With the call for reducing emissions, the white paper called on a significant swing toward greater use of railroads to move material longer distances, as much as 50% of the cargo moving on the roads by 2050.

However, despite these efforts, Vaerst acknowledged that the rail portion of the transportation business on the continent remains stubbornly at around the 18% level, making it difficult to make inroads with other modes of transportation.

A key reason for the difficulties are the operational challenges that the rail industry has yet to solve. In his presentation, Vaerst described one simple example that highlighted the problems with the rail industry: A rail shipment from Northern Europe to Southern Europe would require a number of steps that would lengthen the time and increase the cost of the cargo.

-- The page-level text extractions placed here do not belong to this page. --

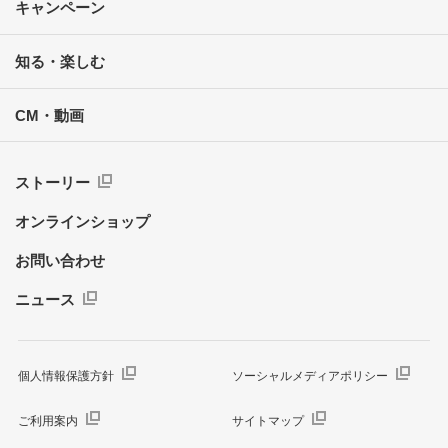
キャンペーン
知る・楽しむ
CM・動画
ストーリー
オンラインショップ
お問い合わせ
ニュース
個人情報保護方針
ソーシャルメディアポリシー
ご利用案内
サイトマップ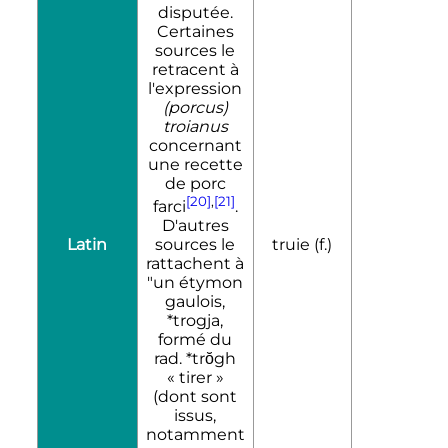
disputée.
Certaines
sources le
retracent à
l'expression
(porcus)
troianus
concernant
une recette
de porc
[20]
,
[21]
farci
.
D'autres
Latin
truie (f.)
sources le
rattachent à
"un étymon
gaulois,
*trogja,
formé du
rad. *trŏgh
«
tirer
»
(dont sont
issus,
notamment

These steps would likely include having the equipment be authorized multiple times by different countries on the route, having to change both locomotives and drivers several times during the trip and incurring multiple access charges.

To remedy the problem and increase rail’s share of the transportation sector, Vaerst concluded, the rail industry needs to take a number of steps, including putting together competitive prices, provide consistent and reliable service, reduce the transportation time to allow railroads to compete with road and a seamless service that is as easy to use as the road.

This, he concluded, “can only be achieved when the various actors work together as a team with the same objectives.”

The annual Paper and Plastics Recycling Conferences Europe were held in Rotterdam 2-3 November.